Figure 9: UDP-based Overlay Encapsulation: Friendly towards Multi-Pathing in the Underlay
UDP-based encapsulations are friendlier towards multi-pathing in the underlay because they “put entropy in the UDP source port”. The UDP header contains a hash of the header of the encapsulated packet (or frame) in the UDP source port. As a result, different overlay flows will have different UDP source ports in the underlay.
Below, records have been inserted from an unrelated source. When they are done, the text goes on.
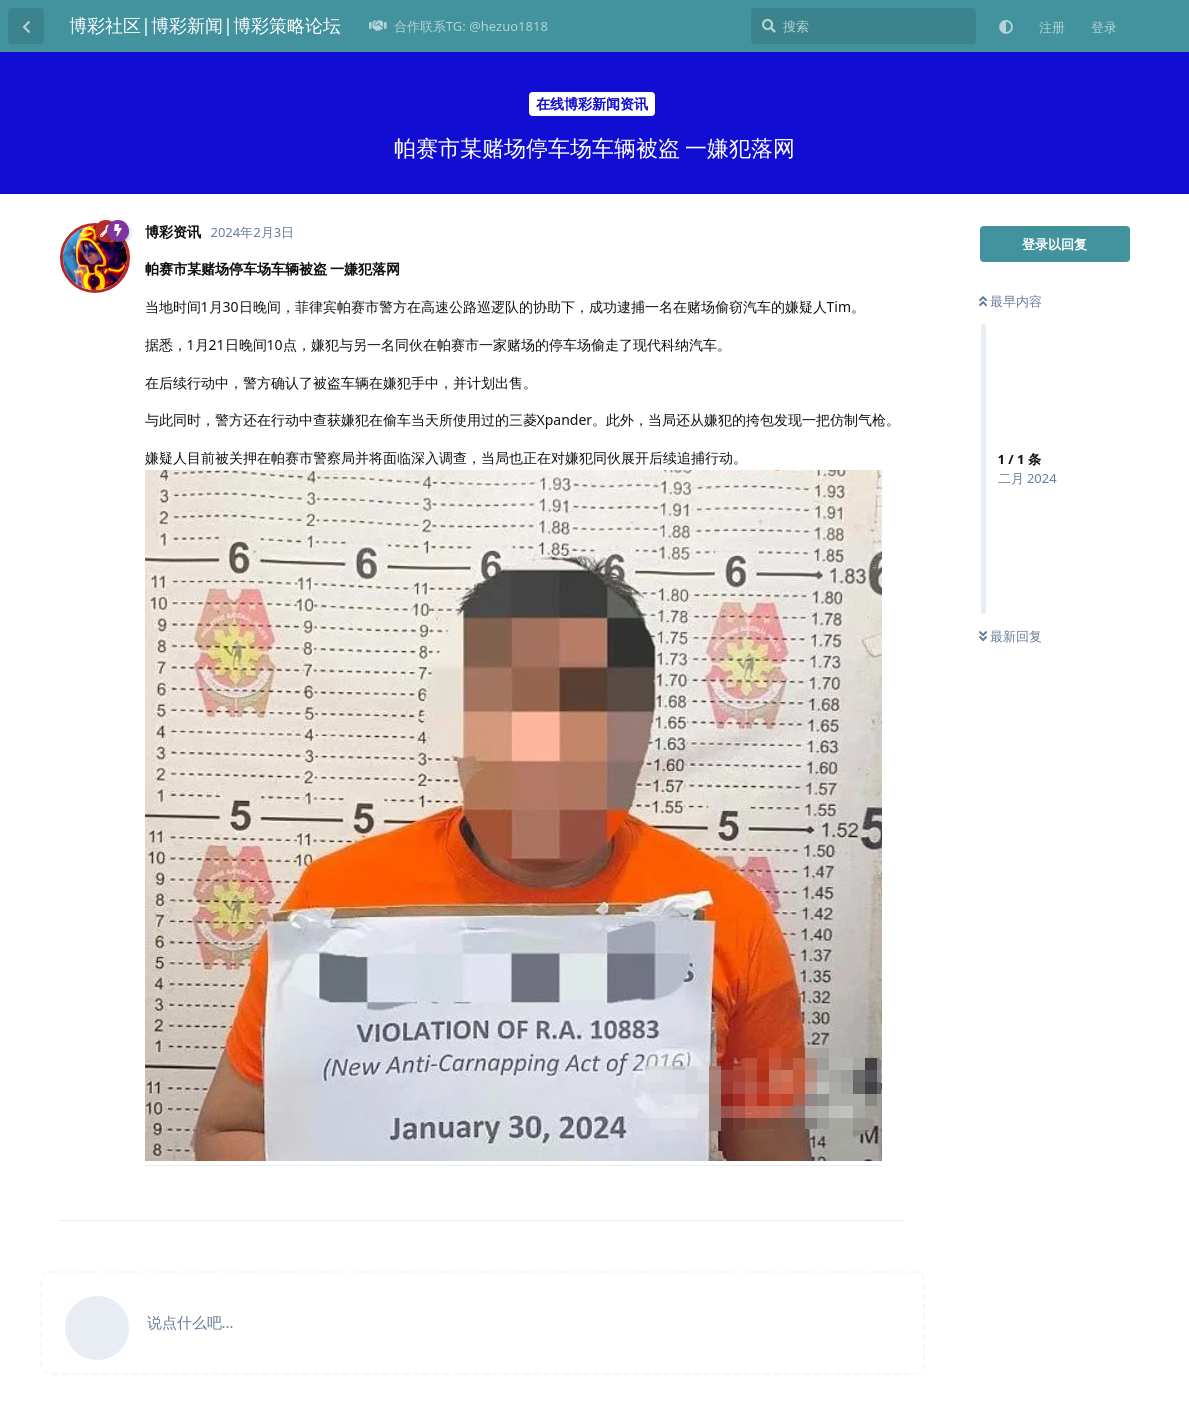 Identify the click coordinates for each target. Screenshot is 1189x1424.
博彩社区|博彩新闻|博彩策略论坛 (205, 25)
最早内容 (1010, 301)
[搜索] (863, 26)
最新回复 (1010, 636)
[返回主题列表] (26, 26) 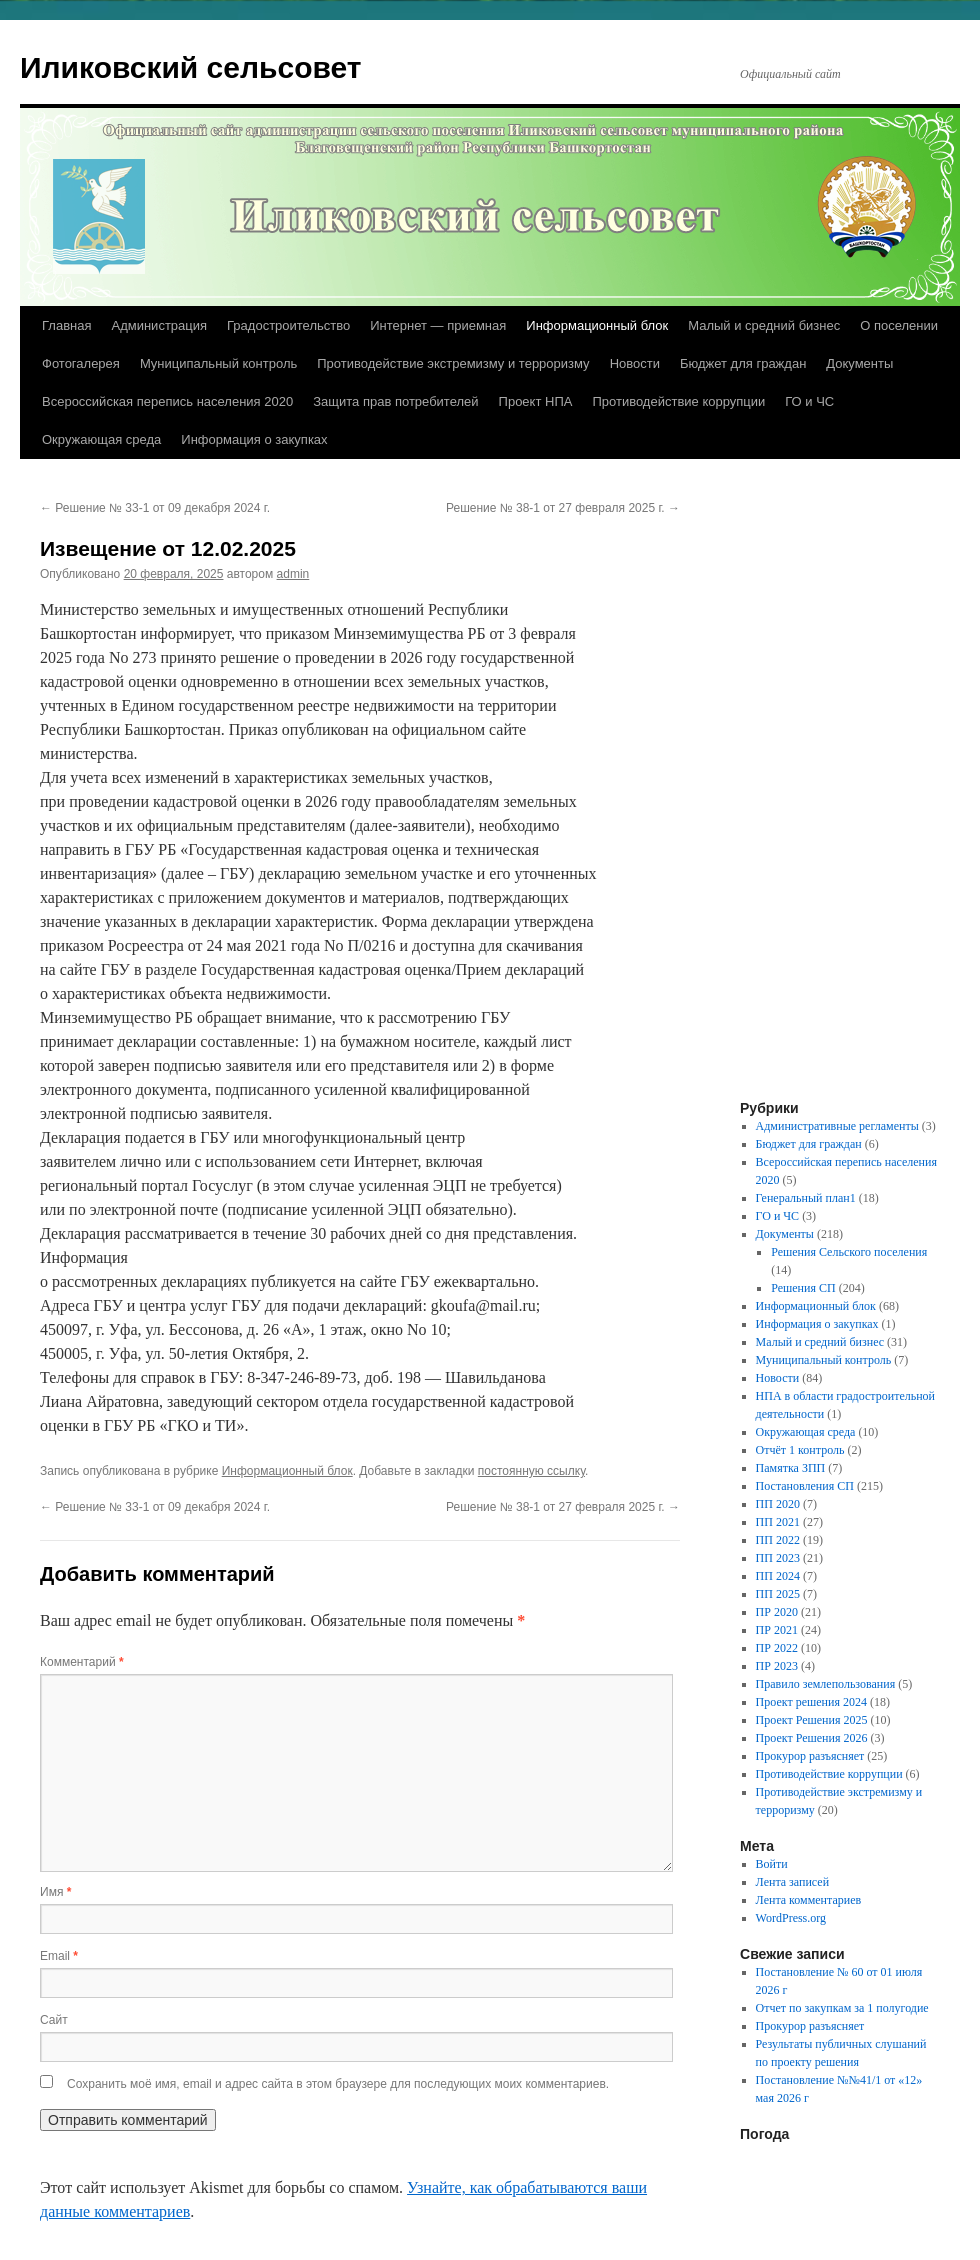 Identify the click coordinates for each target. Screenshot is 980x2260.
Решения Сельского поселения (849, 1252)
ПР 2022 (777, 1648)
Since the underlay typically hashes on the complete 5-tuple, this results in efficient multi-pathing.
A similar mechanism, using MPLS entropy labels, can use used with LSP transport tunnels, but at this stage it is not yet common to run MPLS in the switch fabric underlay: most switch fabrics are Ethernet-based or IP-based, not yet MPLS-based.
OpenContrail uses MPLS-over-UDP by default for all vRouter to vRouter traffic. OpenContrail uses VXLAN by default for all traffic to gateway switches. Both of these encapsulations have good support for multipath in the underlay.
OpenContrail can use MPLS-over-GRE for traffic to gateway routers which only support that encapsulation. This provides interoperability with existing routers.
OpenContrail uses capability negotiation techniques to discover which encapsulations each end-point of a tunnel supports. OpenContrail will automatically pick an encapsulation which is supported by both end-points. If there are multiple choices, OpenContrail will prefer an encapsulation which has good support for multi-pathing. There is no requirement that all tunnels in a given virtual network use the same encapsulation.